Government offering insurance to coffee famers hit by climate change and a weak peso.

Colombia is right now the world’s fourth largest coffee producer, overtaken of its crown by Brazil, Vietnam and Indonesia.

The government and the farmers need to adapt to changing times.

After three years of bad weather and a recent slump in international bean prices, the Colombian government is launching an insurance plan to protect coffee plantations hit by climate change.

The insurance plan, financed with around US$16.5 million, will shield 96 percent of the country’s 500,000 growers who have less than five hectares in coffee beans. Sixty percent of the money will be managed by Finagro, a government-run credit agency for the agricultural and rural sector.

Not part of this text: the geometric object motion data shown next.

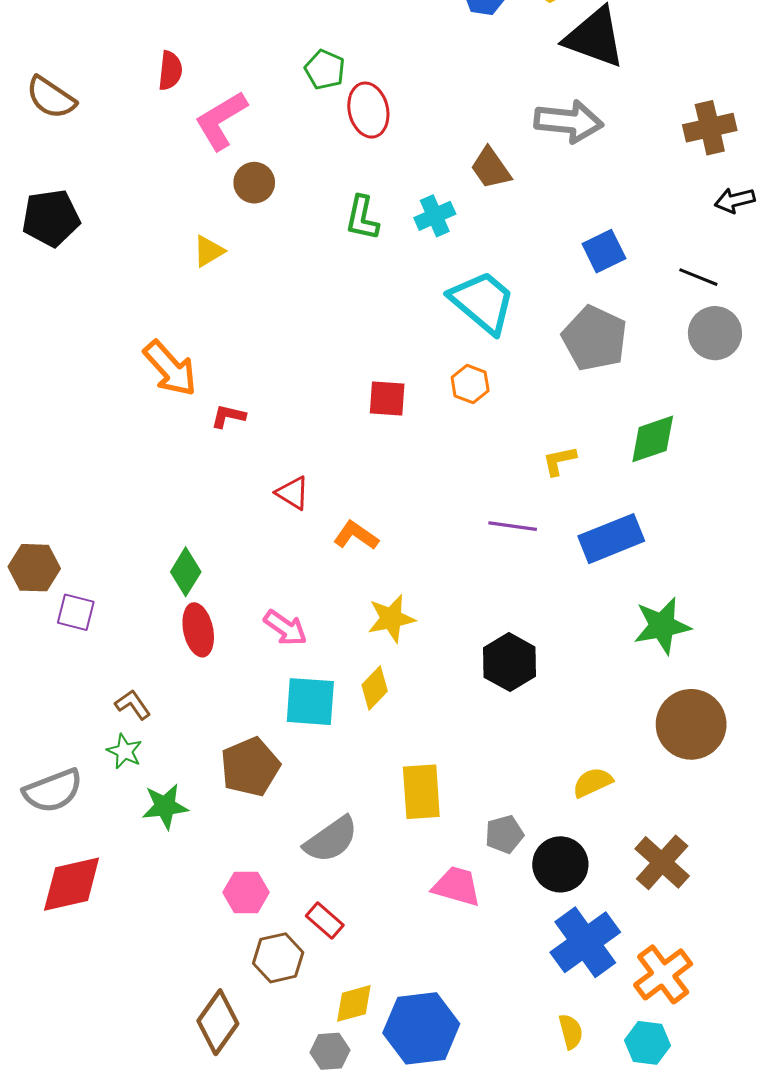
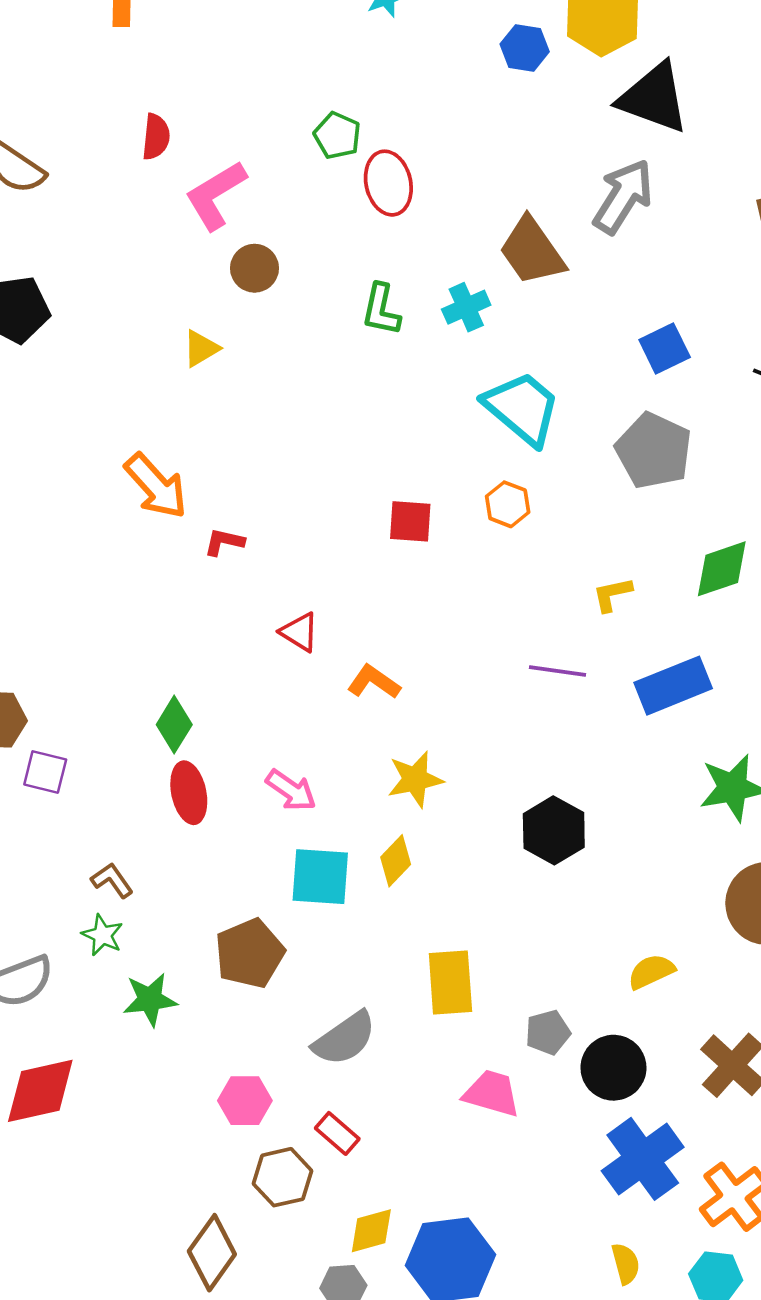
gray arrow: (569, 121) -> (623, 196), turned -64
brown trapezoid: (491, 168) -> (532, 251), size x1.4

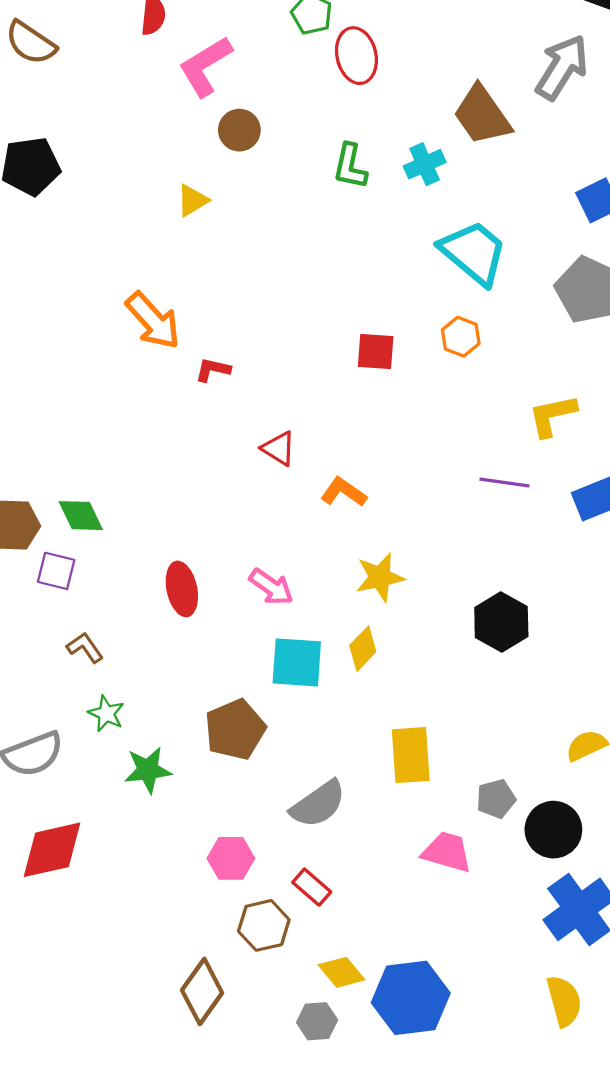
yellow L-shape: (612, 594) -> (552, 415), size x1.4
green diamond: (174, 725) -> (81, 516), moved, turned -57
brown L-shape: (112, 880) -> (85, 648), moved
yellow diamond: (371, 1231) -> (342, 972), turned 66
yellow semicircle: (626, 1264) -> (564, 1001), size x1.4

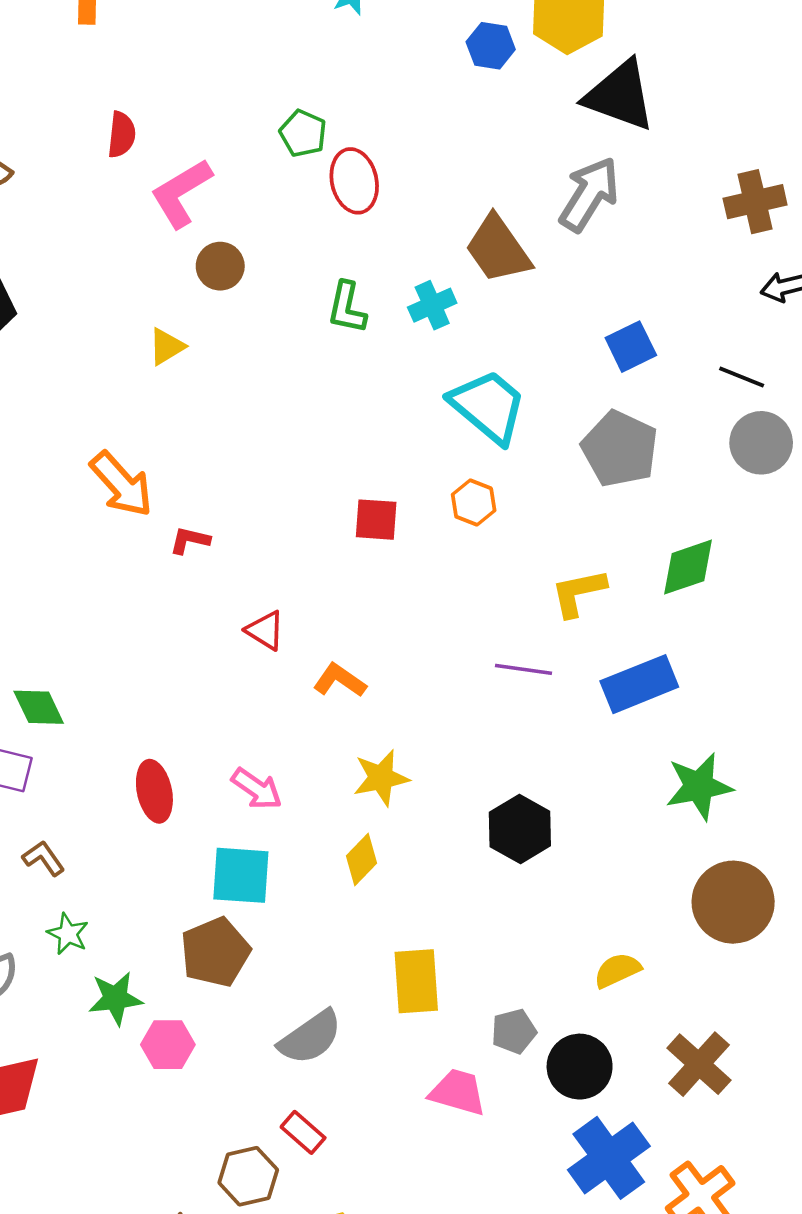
cyan square: (297, 662) -> (241, 875), moved
pink hexagon: (231, 858) -> (168, 1045), moved

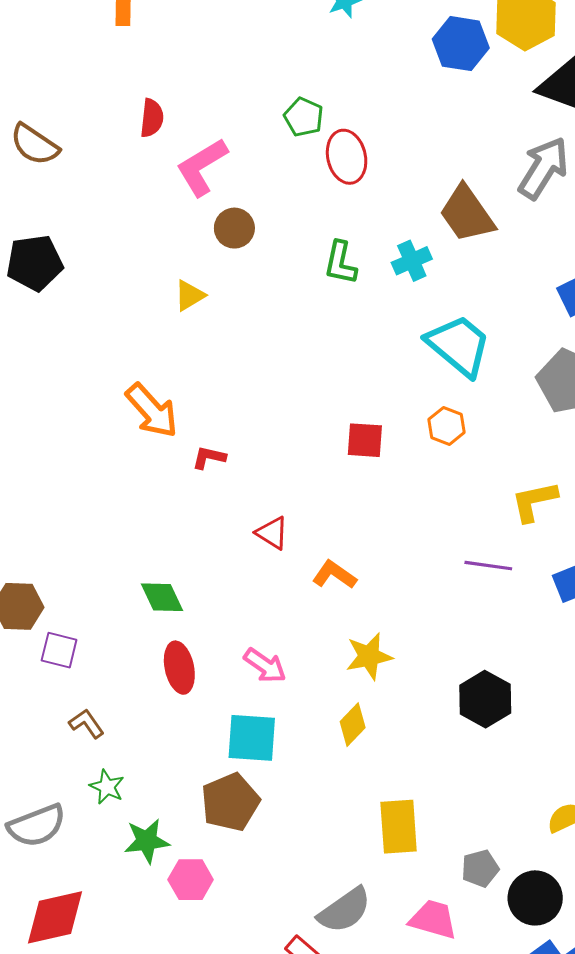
blue hexagon: (491, 46) -> (461, 44), size x1.4
green diamond: (39, 707) -> (162, 597), moved
gray semicircle: (310, 1037) -> (345, 910), moved

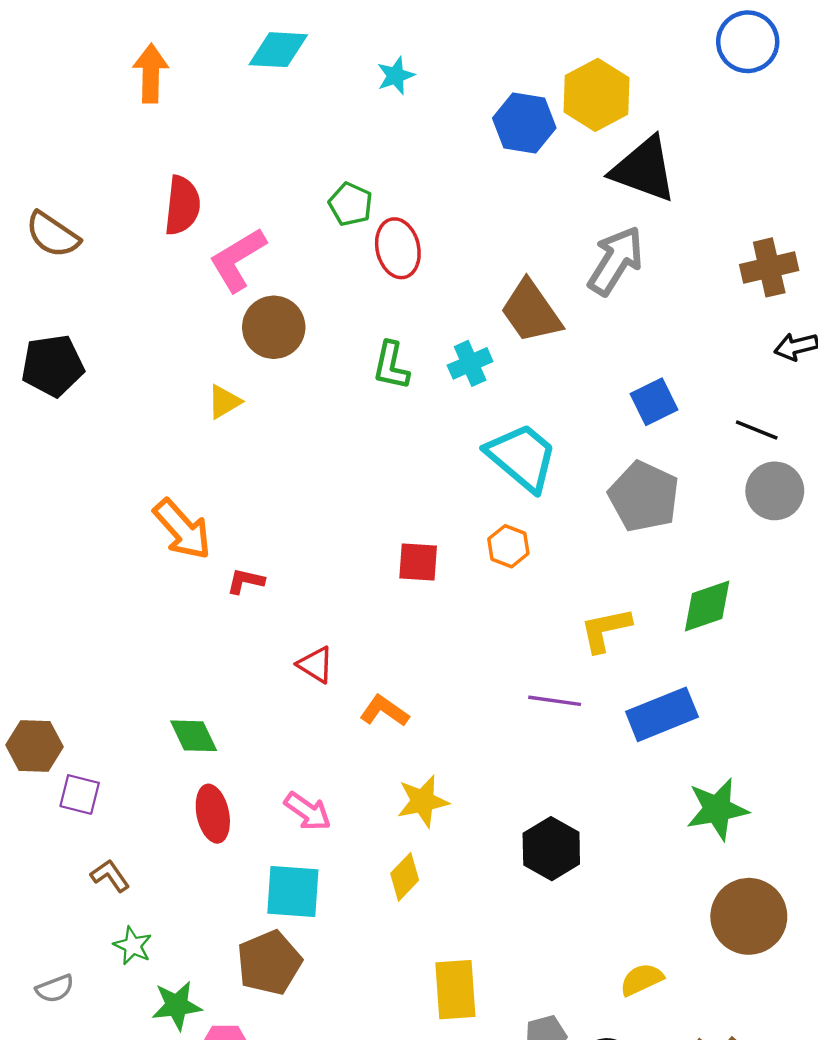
red semicircle: (152, 118) -> (182, 205), size x1.4
brown circle: (234, 228) -> (274, 327), size x1.4
gray semicircle: (37, 826) -> (55, 989), size x0.6

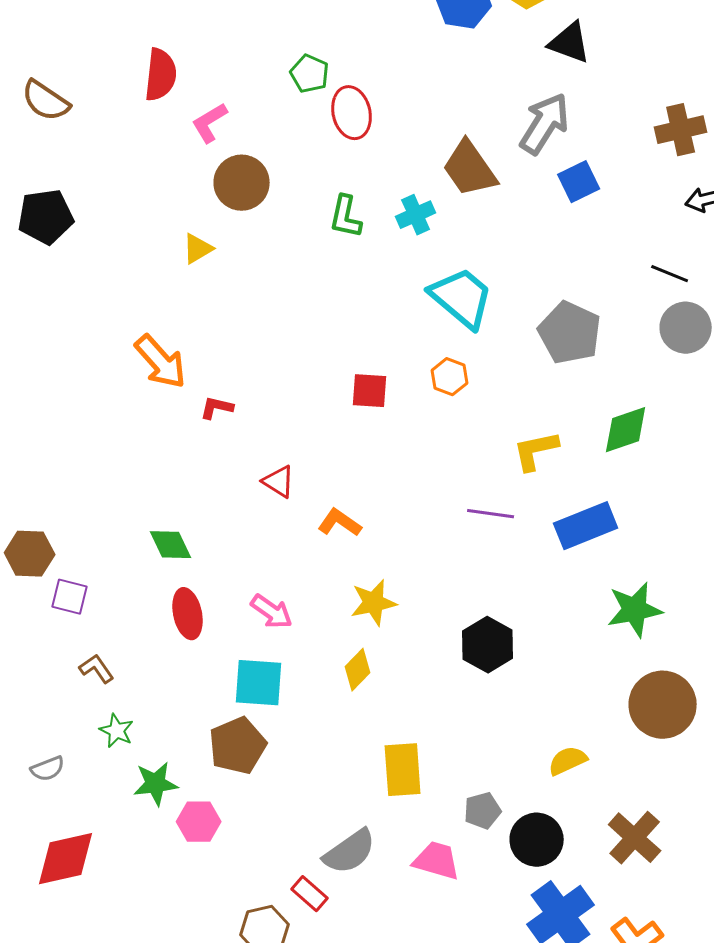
black triangle: (644, 169) -> (570, 43), size x0.7
pink L-shape: (238, 260) -> (210, 123), size x0.7
blue square: (654, 402) -> (579, 182), moved

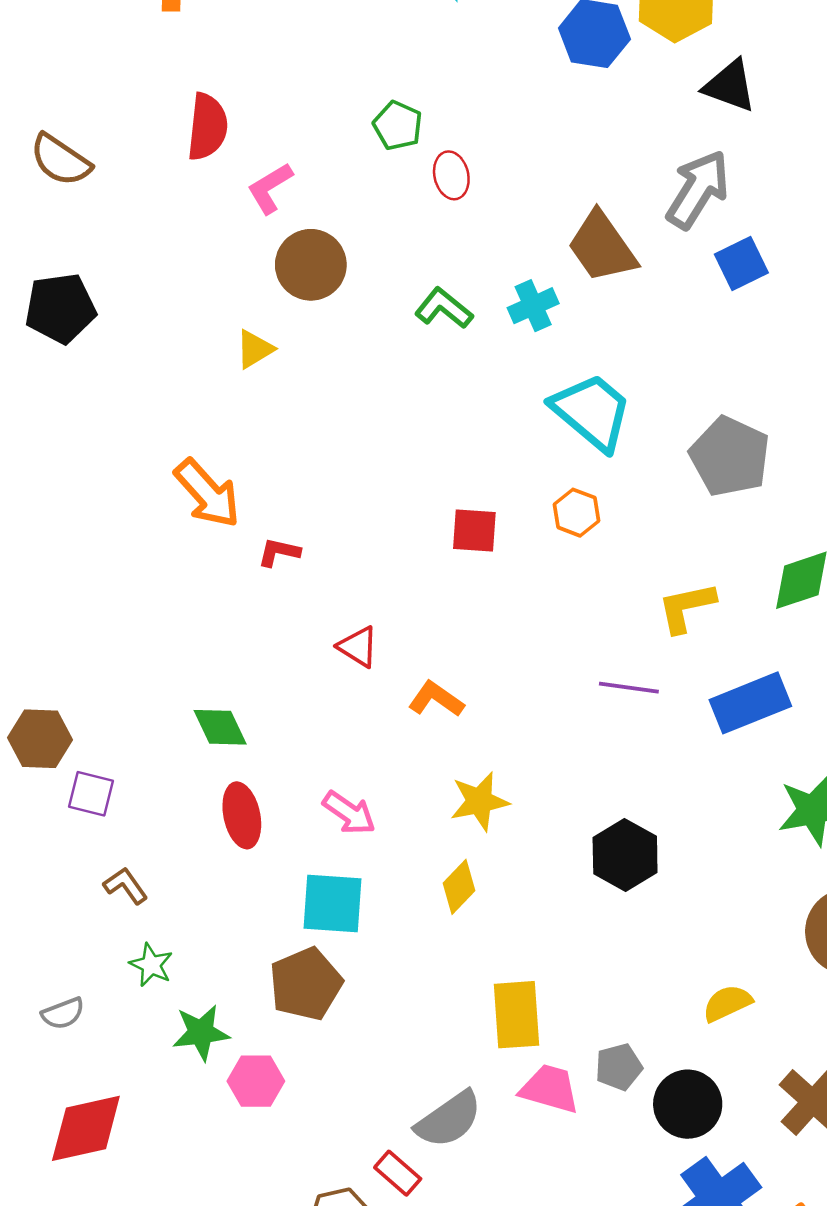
red ellipse: (352, 113) -> (451, 175), size x0.7
green L-shape: (346, 217) -> (444, 308), turned 117
pink trapezoid: (437, 861) -> (550, 1089), moved

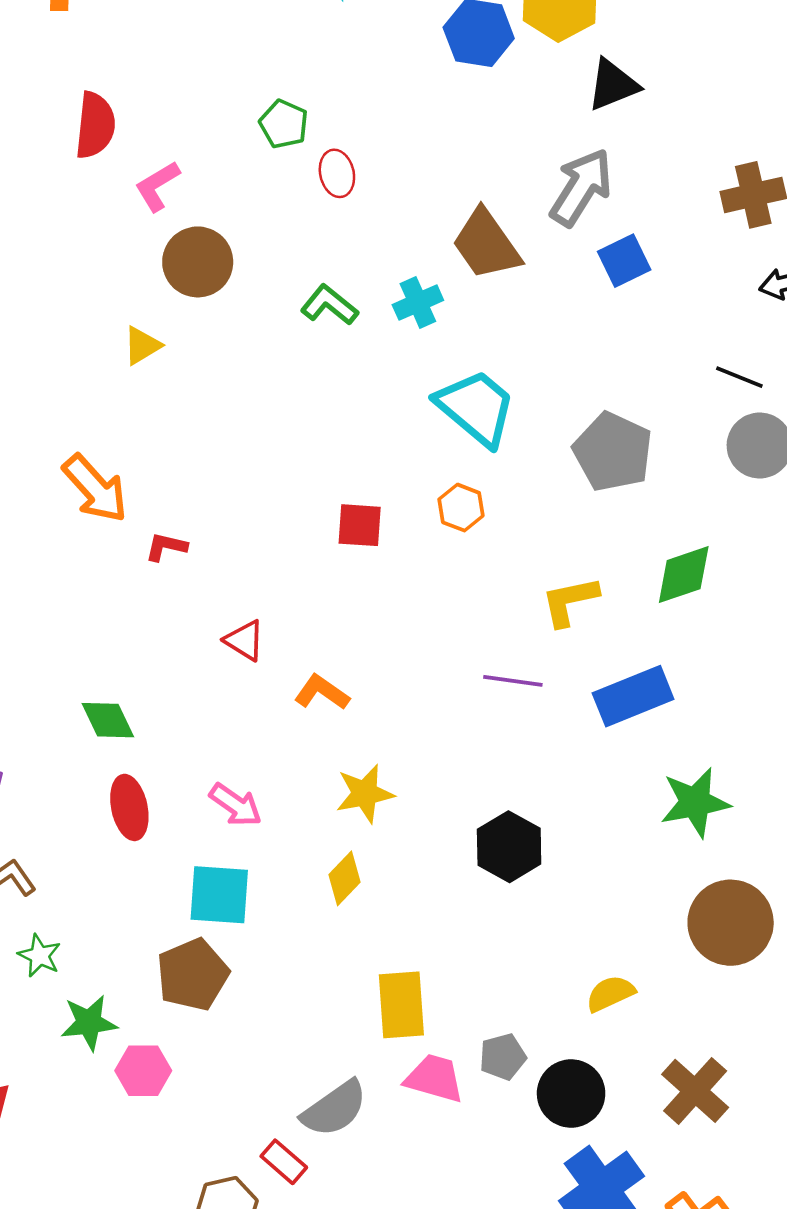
black triangle: (730, 86) -> (613, 85), turned -42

Coffee crops were hit with dry weather from September 2009 to April 2010 due to El Niño, which then shifted to the torrential downpours of La Niña in the second half of 2010 until April this year. The insurance will only cover plantations damaged by hailstorms, landslides, excessive rainfall or extreme droughts. The change in weather patterns has also caused plagues and epidemics.

Farmers have also been affected by the peso currency, which has strengthened more than 6 percent in 2012, as well as a 40-per-cent slump in the domestic coffee price since the start of the year.